I believe that the radical political movements declined as soon as they began to promote a doctrine of us-against-them, of “we have all the answers,” of separation rather than healing; as soon as they began to promote a Marxism that overstressed our need for things and tried to make us feel guilty about our deeper needs, which are emotional, psychological, and spiritual (and which are what got us into the radical political movements in the first place).
And I believe that the spiritual, feminist, environmental, etc., movements rose partly, at least, because they did contain a politics that did speak to our deeper needs. To all our needs.
But it was only an implicit politics, hard to see at first. And it was doubly hard to see just because it was so new and different from the politics that had gone before.
The purpose of this book is to make this politics explicit. To draw out, in some detail, its analysis of society (Parts One-Three), its worldview (Four), its social, institutional, and economic goals (Five-Six), and its strategy (Seven).
The third force
The basic approach to politics that this book takes has always been with us here in America, in bits and pieces at any rate. The beauty of the social movements of our time is that each of them represents one of those pieces -- and if you put them together, you are able to see clearly and coherently, maybe for the first time, what I like to call the perpetual “third force” in American politics.
Third force politics is a radical politics, not so much in the sense of radical versus liberal as in the sense of going to the roots of things. Specifically, third force politics goes to the psychocultural roots of our problems.
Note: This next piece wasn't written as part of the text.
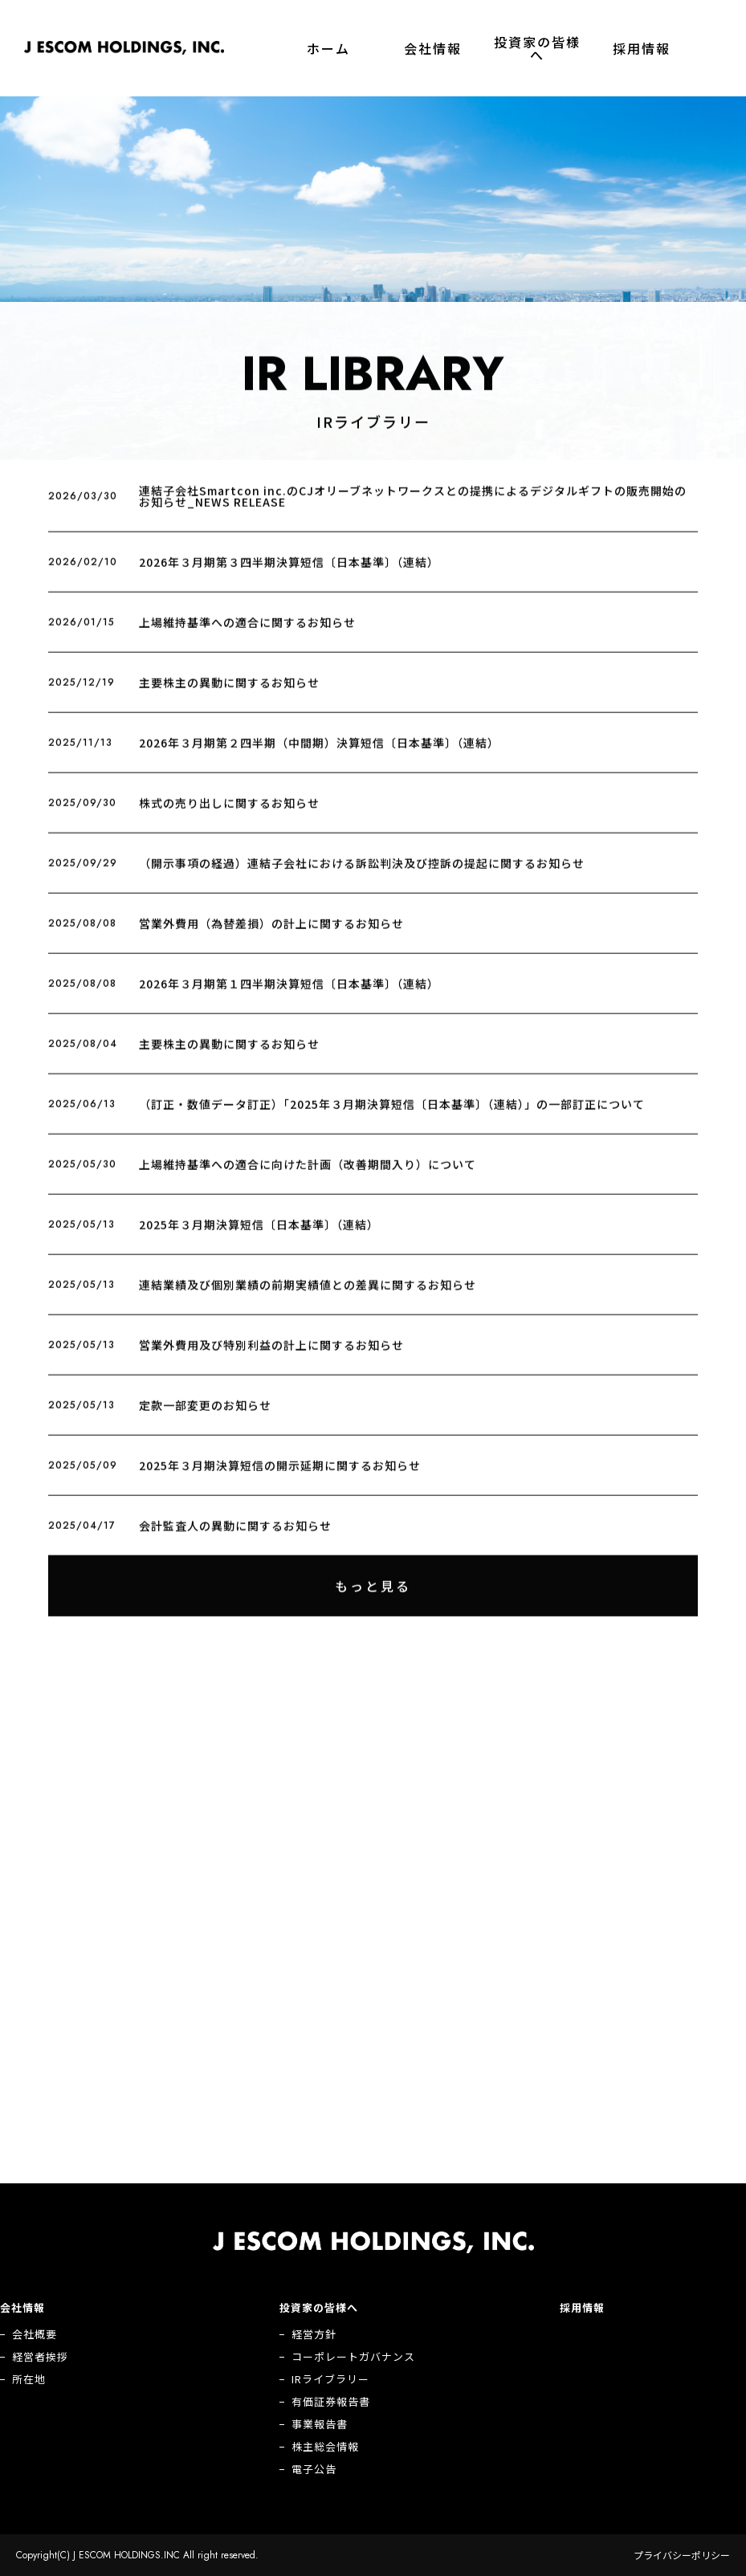  I want to click on 株主総会情報, so click(325, 2446).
It does not concentrate exclusively on the institutional and economic symptoms of our problems.
It is a radicalism that is neither of the left nor right -- a radicalism that is modest enough to borrow what it needs from each of the old political “ism’s” but bold enough to transcend them. (It is not a wimpy “mean” between the so-called “extremes” of American power politics.)
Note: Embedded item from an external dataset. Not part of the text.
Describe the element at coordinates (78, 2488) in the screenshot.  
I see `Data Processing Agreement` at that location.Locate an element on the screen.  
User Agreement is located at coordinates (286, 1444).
It is a radicalism that is more interested in healing society than in championing the exclusive claims to rightness of any one faction or segment of society; a radicalism that is more interested in reconciling people to each other’s needs and priorities than in winning people over to its side (and so producing a losing side, poised for revenge).
It is a radicalism that is less interested in blaming groups and governments for our problems than in attempting to work out new and viable solutions to our problems.
It is a radicalism that is less interested in standing up for alternative ways of doing things than in standing up for appropriate ways of doing things.
It is a radicalism that traces our problems not to economic poverty (as was done between 1960-1966) or even to political powerlessness (1966-1972), so much as to a more general kind of purposelessness -- to our lack of sustaining and believable ethics and values; to our lack of community; to our lack of inner strength.
It is a radicalism that acknowledges and accepts complexity, irony, paradox, and ambiguity -- a radicalism that acknowledges the richness of life even when aspects of that richness are not particularly politically “correct.”
It is a radicalism that opposes large concentrations of property and wealth, not because it believes that money is “bad” but because of a desire to protect everyone’s right to a sufficient amount of property.
It is a radicalism that recognizes the existence of a force in all things that is God or Truth or Love, and that derives its guiding ethics and values from that recognition or worldview or sensibility; or from a passionate commitment to life in all its forms, which amounts to the same thing in the end.
Above all, perhaps, it is a radicalism that understands that the real problem is not how to get people, groups, and governments to agree on the “one best way” to do things, but how to get them all to agree to live and work synergically together ("synergically" is when you get more by cooperating than you can by competing. "Synergic power" is a key to New Age governance).